### Information supplied

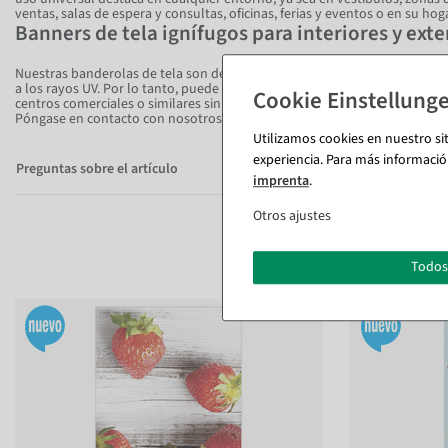
ventas, salas de espera y consultas, oficinas, ferias y eventos o en su hoga
Banners de tela ignífugos para interiores y exte
Nuestras banderolas de tela son de muy alta calidad, ignífugas y fabrica
a los rayos UV. Por lo tanto, puede colgar la pancarta de tela en instala
centros comerciales o similares sin dudarlo.
Póngase en contacto con nosotros si necesita los certificados para sus 
Utilizamos cookies en nuestro si
experiencia. Para más informació
Preguntas sobre el artículo
imprenta
.
Otros ajustes
Todos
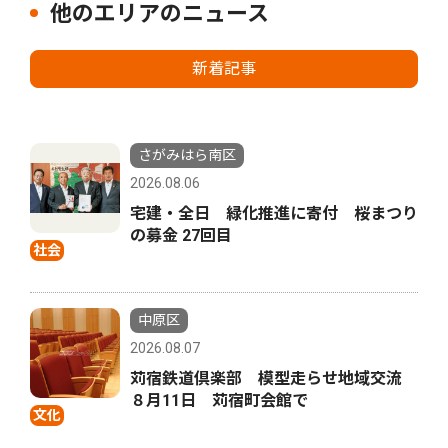
他のエリアのニュース
新着記事
さがみはら南区
2026.08.06
宅建・全日 緑化推進に寄付 桜まつり
の募金 27回目
社会
中原区
2026.08.07
苅宿鉄道倶楽部 模型走らせ地域交流
８月11日 苅宿町会館で
文化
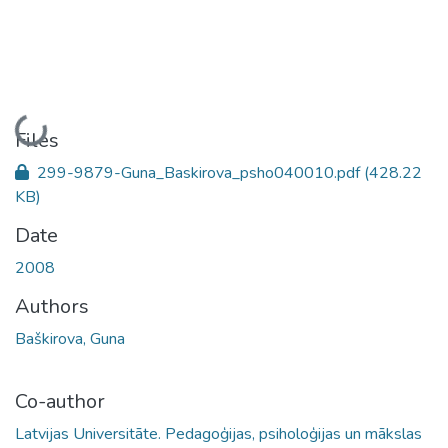
Loading...
Files
299-9879-Guna_Baskirova_psho040010.pdf
(428.22
KB)
Date
2008
Authors
Baškirova, Guna
Co-author
Latvijas Universitāte. Pedagoģijas, psiholoģijas un mākslas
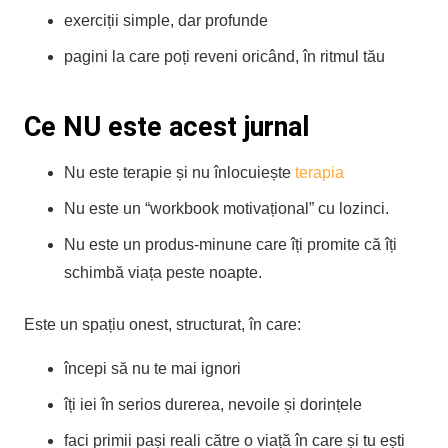
exerciții simple, dar profunde
pagini la care poți reveni oricând, în ritmul tău
Ce NU este acest jurnal
Nu este terapie și nu înlocuiește
terapia
Nu este un “workbook motivațional” cu lozinci.
Nu este un produs-minune care îți promite că îți
schimbă viața peste noapte.
Este un spațiu onest, structurat, în care:
începi să nu te mai ignori
îți iei în serios durerea, nevoile și dorințele
faci primii pași reali către o viață în care și tu ești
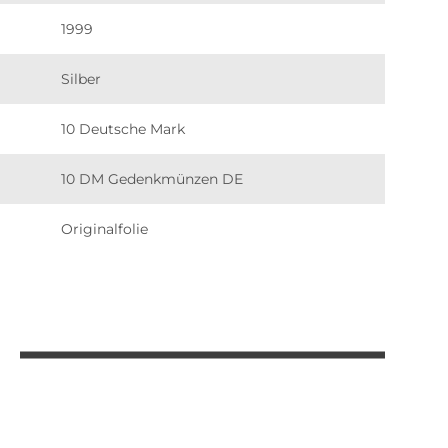
1999
Silber
10 Deutsche Mark
10 DM Gedenkmünzen DE
Originalfolie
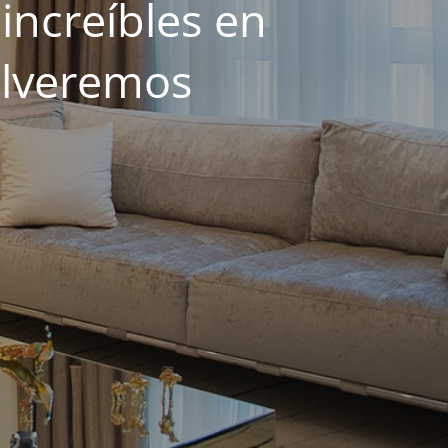
increíbles en
olveremos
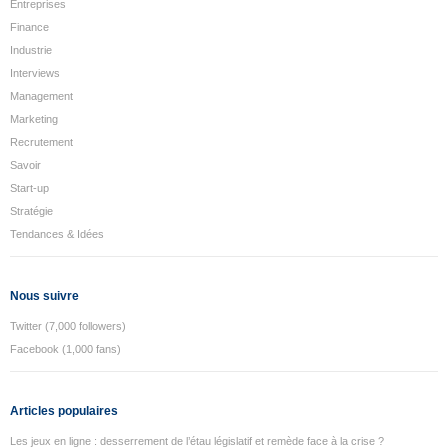
Entreprises
Finance
Industrie
Interviews
Management
Marketing
Recrutement
Savoir
Start-up
Stratégie
Tendances & Idées
Nous suivre
Twitter (7,000 followers)
Facebook (1,000 fans)
Articles populaires
Les jeux en ligne : desserrement de l’étau législatif et remède face à la crise ?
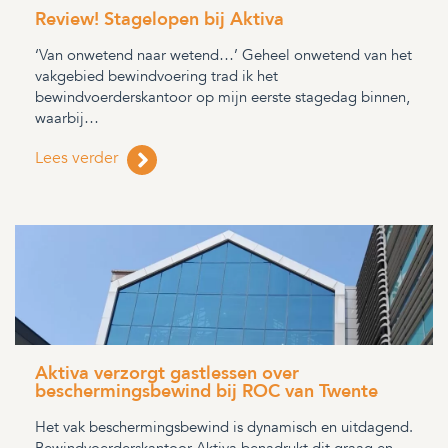
Review! Stagelopen bij Aktiva
‘Van onwetend naar wetend…’ Geheel onwetend van het
vakgebied bewindvoering trad ik het
bewindvoerderskantoor op mijn eerste stagedag binnen,
waarbij…
Lees verder
Aktiva verzorgt gastlessen over
beschermingsbewind bij ROC van Twente
Het vak beschermingsbewind is dynamisch en uitdagend.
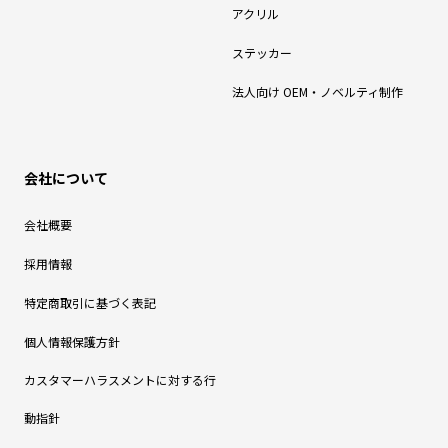
アクリル
ステッカー
法人向け OEM・ノベルティ制作
会社について
会社概要
採用情報
特定商取引に基づく表記
個人情報保護方針
カスタマーハラスメントに対する行
動指針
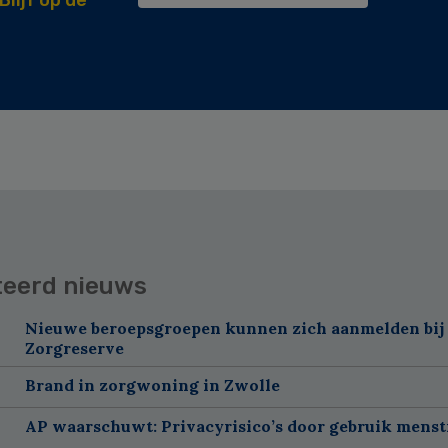
teerd nieuws
Nieuwe beroepsgroepen kunnen zich aanmelden bij
Zorgreserve
Brand in zorgwoning in Zwolle
AP waarschuwt: Privacyrisico’s door gebruik menst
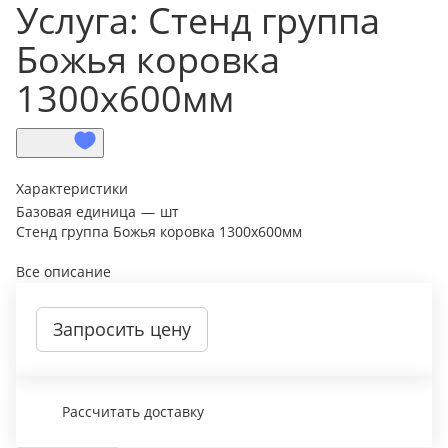
Услуга: Стенд группа
Божья коровка
1300х600мм
Характеристики
Базовая единица
—
шт
Стенд группа Божья коровка 1300х600мм
Все описание
Запросить цену
Рассчитать доставку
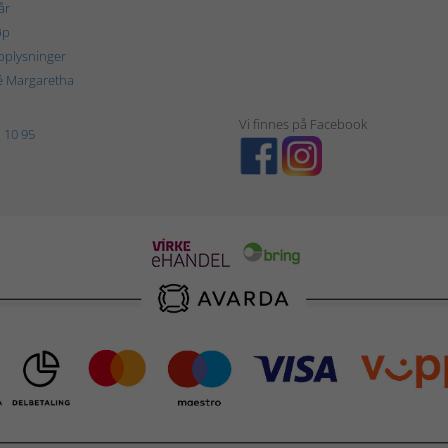
år
øp
plysninger
é Margaretha
Vi finnes på Facebook
 10 95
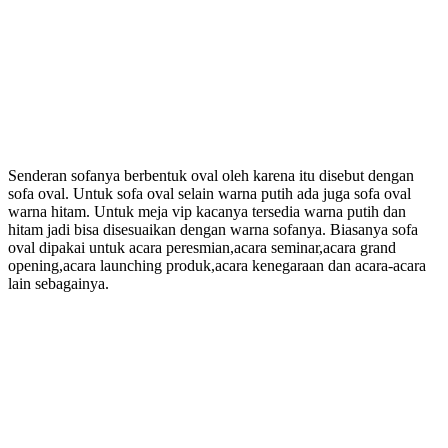
Senderan sofanya berbentuk oval oleh karena itu disebut dengan
sofa oval. Untuk sofa oval selain warna putih ada juga sofa oval
warna hitam. Untuk meja vip kacanya tersedia warna putih dan
hitam jadi bisa disesuaikan dengan warna sofanya. Biasanya sofa
oval dipakai untuk acara peresmian,acara seminar,acara grand
opening,acara launching produk,acara kenegaraan dan acara-acara
lain sebagainya.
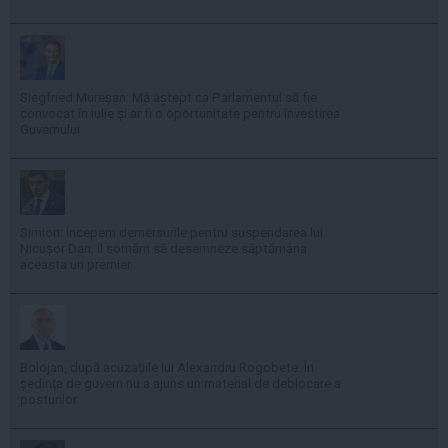
Siegfried Mureșan: Mă aștept ca Parlamentul să fie
convocat în iulie și ar fi o oportunitate pentru învestirea
Guvernului
Simion: Începem demersurile pentru suspendarea lui
Nicușor Dan; îl somăm să desemneze săptămâna
aceasta un premier
Bolojan, după acuzațiile lui Alexandru Rogobete: În
ședința de guvern nu a ajuns un material de deblocare a
posturilor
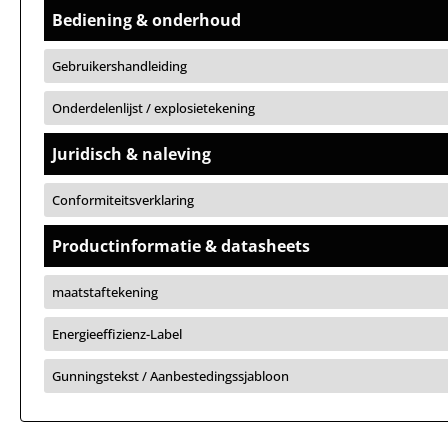
Bediening & onderhoud
Gebruikershandleiding
Onderdelenlijst / explosietekening
Juridisch & naleving
Conformiteitsverklaring
Productinformatie & datasheets
maatstaftekening
Energieeffizienz-Label
Gunningstekst / Aanbestedingssjabloon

######

• [Task details]: Output, exactly as written, only the lines from the beginning of the listing through the line containing "Zorgreserve", both included, and no pictures.

• [Your solution]:
ventas, salas de espera y consultas, oficinas, ferias y eventos o en su hoga
Banners de tela ignífugos para interiores y exte
Nuestras banderolas de tela son de muy alta calidad, ignífugas y fabrica
a los rayos UV. Por lo tanto, puede colgar la pancarta de tela en instala
centros comerciales o similares sin dudarlo.
Póngase en contacto con nosotros si necesita los certificados para sus 
Utilizamos cookies en nuestro si
experiencia. Para más informació
Preguntas sobre el artículo
imprenta
.
Otros ajustes
Todos
他のエリアのニュース
新着記事
さがみはら南区
2026.08.06
宅建・全日 緑化推進に寄付 桜まつり
の募金 27回目
社会
中原区
2026.08.07
苅宿鉄道倶楽部 模型走らせ地域交流
８月11日 苅宿町会館で
文化
Loading...
Files
299-9879-Guna_Baskirova_psho040010.pdf
(428.22
KB)
Date
2008
Authors
Baškirova, Guna
Co-author
Latvijas Universitāte. Pedagoģijas, psiholoģijas un mākslas
exerciții simple, dar profunde
pagini la care poți reveni oricând, în ritmul tău
Ce NU este acest jurnal
Nu este terapie și nu înlocuiește
terapia
Nu este un “workbook motivațional” cu lozinci.
Nu este un produs-minune care îți promite că îți
schimbă viața peste noapte.
Este un spațiu onest, structurat, în care:
începi să nu te mai ignori
îți iei în serios durerea, nevoile și dorințele
faci primii pași reali către o viață în care și tu ești
1999
Silber
10 Deutsche Mark
10 DM Gedenkmünzen DE
Originalfolie
increíbles en
olveremos
Entreprises
Finance
Industrie
Interviews
Management
Marketing
Recrutement
Savoir
Start-up
Stratégie
Tendances & Idées
Nous suivre
Twitter (7,000 followers)
Facebook (1,000 fans)
Articles populaires
Les jeux en ligne : desserrement de l’étau législatif et remède face à la crise ?
Review! Stagelopen bij Aktiva
‘Van onwetend naar wetend…’ Geheel onwetend van het
vakgebied bewindvoering trad ik het
bewindvoerderskantoor op mijn eerste stagedag binnen,
waarbij…
Lees verder
Aktiva verzorgt gastlessen over
beschermingsbewind bij ROC van Twente
Het vak beschermingsbewind is dynamisch en uitdagend.
アクリル
ステッカー
法人向け OEM・ノベルティ制作
会社について
会社概要
採用情報
特定商取引に基づく表記
個人情報保護方針
カスタマーハラスメントに対する行
動指針
teerd nieuws
Nieuwe beroepsgroepen kunnen zich aanmelden bij
Zorgreserve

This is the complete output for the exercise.